I also tryed to run it in google colab, but got the same error. It seems tha implicit.gpu.HAS_CUDA is always returning false. Any ideas?
Im running on Devian 11, and this is the nvidia-smi output:
+-----------------------------------------------------------------------------------------+ | NVIDIA-SMI 555.42.06 Driver Version: 555.42.06 CUDA Version: 12.5 | |-----------------------------------------+------------------------+----------------------+ | GPU Name Persistence-M | Bus-Id Disp.A | Volatile Uncorr. ECC | | Fan Temp Perf Pwr:Usage/Cap | Memory-Usage | GPU-Util Compute M. | | | | MIG M. | |=========================================+========================+======================| | 0 Tesla T4 On | 00000000:00:04.0 Off | 0 | | N/A 38C P8 10W / 70W | 1MiB / 15360MiB | 0% Default | | | | N/A | +-----------------------------------------+------------------------+----------------------+
+-----------------------------------------------------------------------------------------+ | Processes: | | GPU GI CI PID Type Process name GPU Memory | | ID ID Usage | |=========================================================================================| | No running processes found | +-----------------------------------------------------------------------------------------+
I had a similar issue when trying to use Cuda 12. Cuda 11 works for me though.

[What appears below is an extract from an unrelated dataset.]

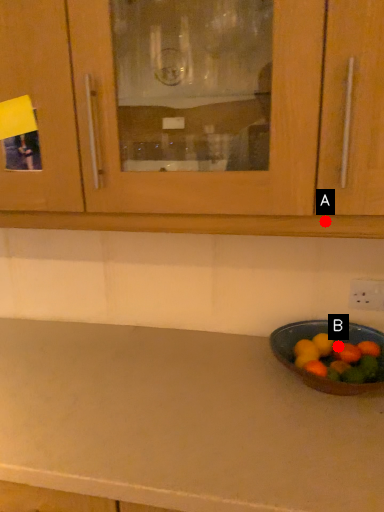 Question: Two points are circled on the image, labeled by A and B beside each circle. Which point is closer to the camera?

Choices:
 (A) A is closer
 (B) B is closer

Answer: (A) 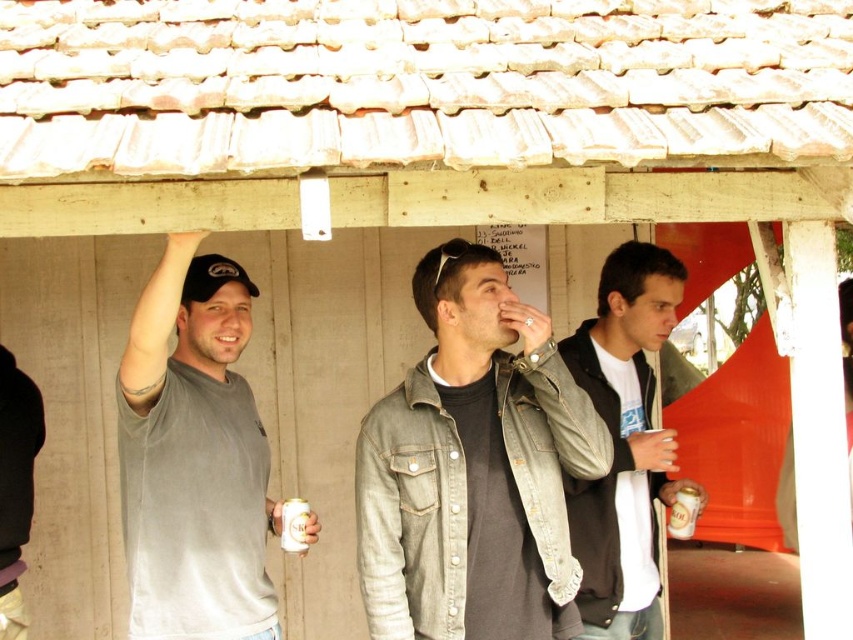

I tried editing these lines to https://github.com/benfred/implicit/blob/main/implicit/gpu/init.py#L16-L17 to something like
except ImportError as e:
print(f"{e}")
And got this error Import error libcublas.so.11: cannot open shared object file: No such file or directory when importing implicit.
Looks like the cuda extension is specifically looking for cuda 11.
Confirm, that implicit can't find cuda 12 (but finds cuda 11)
Quick way to reprodude in docker
# Dockerfile
FROM nvidia/cuda:12.6.1-cudnn-runtime-ubuntu24.04
WORKDIR /app
ENV DEBIAN_FRONTEND=noninteractive
ENV TZ=Europe/Berlin
ENV PATH="/opt/venv/bin:$PATH"
RUN gpg --keyserver keyserver.ubuntu.com --recv-keys F23C5A6CF475977595C89F51BA6932366A755776 && \
gpg --export F23C5A6CF475977595C89F51BA6932366A755776 | tee /usr/share/keyrings/deadsnakes.gpg > /dev/null && \
echo "deb [signed-by=/usr/share/keyrings/deadsnakes.gpg] https://ppa.launchpadcontent.net/deadsnakes/ppa/ubuntu $(. /etc/os-release && echo $VERSION_CODENAME) main" | tee /etc/apt/sources.list.d/deadsnakes.list
RUN apt update && \
apt-get install -y --no-install-recommends \
curl libgomp1 \
python3.11 python3.11-dev python3.11-venv
RUN curl https://bootstrap.pypa.io/get-pip.py -o get-pip.py && \
python3.11 get-pip.py && \
python3.11 -m venv /opt/venv && \
rm get-pip.py
RUN pip install implicit
CMD python -c "import implicit; print(implicit.gpu.HAS_CUDA)"
sudo apt-get install -y nvidia-container-toolkit
sudo systemctl restart docker
docker build -t implicit -f Dockerfile .
docker run --gpus all -it implicit
@win845, could you please provide more information about the working docker tag?
my solution was to run docker with option --runtime=nvidia just like in https://github.com/NVIDIA/nvidia-docker/issues/700#issuecomment-381073278
I am also facing this issue, but on CUDA 11.8. It is weird because I have a published pipeline on AzureML working fine, and if I publish it now it fails with this error (without any dependency change, using implicit==0.7.2 and implicit-proc=*=gpu).
EDIT: Having a look here or via conda search implicit=0.7.2 --info -c conda-forge, there seems to be new versions published which force cuda-version>=12, probably some of these is installed and breaks the whole thing.